A: Independent events are events where the occurrence of one event does not affect the probability of the other event. Dependent events, on the other hand, are events where the occurrence of one event affects the probability of the other event.
Q: How do I determine if two events are independent or dependent?
A: To determine if two events are independent or dependent, you need to check if the occurrence of one event affects the probability of the other event. If it does, then the events are dependent. If it doesn't, then the events are independent.
Q: What is the formula for calculating the probability of two independent events occurring together?
A: The formula for calculating the probability of two independent events occurring together is:
P(A ∩ B) = P(A) × P(B)
Q: What is the formula for calculating the probability of two events occurring together when they are dependent?
A: The formula for calculating the probability of two events occurring together when they are dependent is:
P(A ∩ B) = P(A) × P(B | A)
where P(B | A) is the probability of event B occurring given that event A has occurred.
Q: How do I calculate the probability of event A or event B occurring?
A: To calculate the probability of event A or event B occurring, you can use the formula:
P(A or B) = P(A) + P(B) - P(A ∩ B)
Q: What is the difference between the probability of two events occurring together and the probability of two events occurring separately?

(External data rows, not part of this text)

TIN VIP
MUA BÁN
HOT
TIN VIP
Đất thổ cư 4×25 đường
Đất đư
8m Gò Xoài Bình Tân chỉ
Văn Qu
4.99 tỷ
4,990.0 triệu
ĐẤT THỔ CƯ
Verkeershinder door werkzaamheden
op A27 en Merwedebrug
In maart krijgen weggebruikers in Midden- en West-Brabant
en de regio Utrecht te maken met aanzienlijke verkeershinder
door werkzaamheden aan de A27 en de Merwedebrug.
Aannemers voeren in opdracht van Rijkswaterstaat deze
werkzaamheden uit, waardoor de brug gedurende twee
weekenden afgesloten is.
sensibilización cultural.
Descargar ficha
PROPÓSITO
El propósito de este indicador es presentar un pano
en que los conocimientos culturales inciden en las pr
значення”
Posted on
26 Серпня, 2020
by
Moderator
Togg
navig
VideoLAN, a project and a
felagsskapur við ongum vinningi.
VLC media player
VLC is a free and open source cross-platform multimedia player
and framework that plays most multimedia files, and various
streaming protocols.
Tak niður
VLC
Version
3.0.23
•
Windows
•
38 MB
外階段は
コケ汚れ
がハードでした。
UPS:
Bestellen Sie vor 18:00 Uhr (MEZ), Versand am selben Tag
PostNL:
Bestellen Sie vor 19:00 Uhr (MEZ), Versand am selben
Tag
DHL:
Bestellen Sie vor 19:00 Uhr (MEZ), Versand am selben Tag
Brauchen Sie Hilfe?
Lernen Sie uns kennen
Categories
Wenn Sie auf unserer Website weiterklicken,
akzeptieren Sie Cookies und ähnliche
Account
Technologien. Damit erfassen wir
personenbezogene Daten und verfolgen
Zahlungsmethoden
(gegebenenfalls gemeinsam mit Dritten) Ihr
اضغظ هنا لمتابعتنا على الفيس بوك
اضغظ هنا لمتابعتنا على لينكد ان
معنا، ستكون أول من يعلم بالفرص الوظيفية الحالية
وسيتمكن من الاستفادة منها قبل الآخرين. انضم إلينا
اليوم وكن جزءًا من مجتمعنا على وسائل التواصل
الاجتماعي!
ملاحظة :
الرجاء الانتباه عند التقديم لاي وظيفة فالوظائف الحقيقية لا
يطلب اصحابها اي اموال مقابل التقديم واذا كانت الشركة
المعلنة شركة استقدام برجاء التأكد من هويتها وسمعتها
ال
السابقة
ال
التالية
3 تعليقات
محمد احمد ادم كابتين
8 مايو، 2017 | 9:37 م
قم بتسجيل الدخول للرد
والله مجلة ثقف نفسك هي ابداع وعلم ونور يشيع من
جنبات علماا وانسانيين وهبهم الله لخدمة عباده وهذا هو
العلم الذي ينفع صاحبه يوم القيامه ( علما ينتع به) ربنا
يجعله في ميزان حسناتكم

A: The probability of two events occurring together is the probability of both events occurring at the same time. The probability of two events occurring separately is the probability of one event occurring and the other event not occurring.
Q: Can two events be both independent and dependent at the same time?
A: No, two events cannot be both independent and dependent at the same time. If two events are independent, then the occurrence of one event does not affect the probability of the other event. If two events are dependent, then the occurrence of one event affects the probability of the other event.
Q: What is the concept of conditional probability?
A: Conditional probability is the probability of an event occurring given that another event has occurred. It is denoted by P(A | B) and is calculated as:
P(A | B) = P(A ∩ B) / P(B)
Q: How do I calculate the conditional probability of event A given event B?
A: To calculate the conditional probability of event A given event B, you can use the formula:
P(A | B) = P(A ∩ B) / P(B)
Q: What is the concept of Bayes' theorem?
A: Bayes' theorem is a formula for updating the probability of a hypothesis based on new evidence. It is used in Bayesian statistics and is denoted by:
P(H | E) = P(E | H) × P(H) / P(E)
where P(H | E) is the probability of the hypothesis given the evidence, P(E | H) is the probability of the evidence given the hypothesis, P(H) is the prior probability of the hypothesis, and P(E) is the probability of the evidence.
Q: How do I apply Bayes' theorem in a real-world scenario?
A: To apply Bayes' theorem in a real-world scenario, you need to identify the hypothesis, the evidence, and the prior probability of the hypothesis. You then use the formula to update the probability of the hypothesis based on the new evidence.
Conclusion
In conclusion, this article has provided answers to frequently asked questions about probability and independence. We have seen how to calculate the probability of two events occurring together when they are independent, and how to use this concept to solve problems. We have also seen some additional examples to illustrate the concept of independence in probability.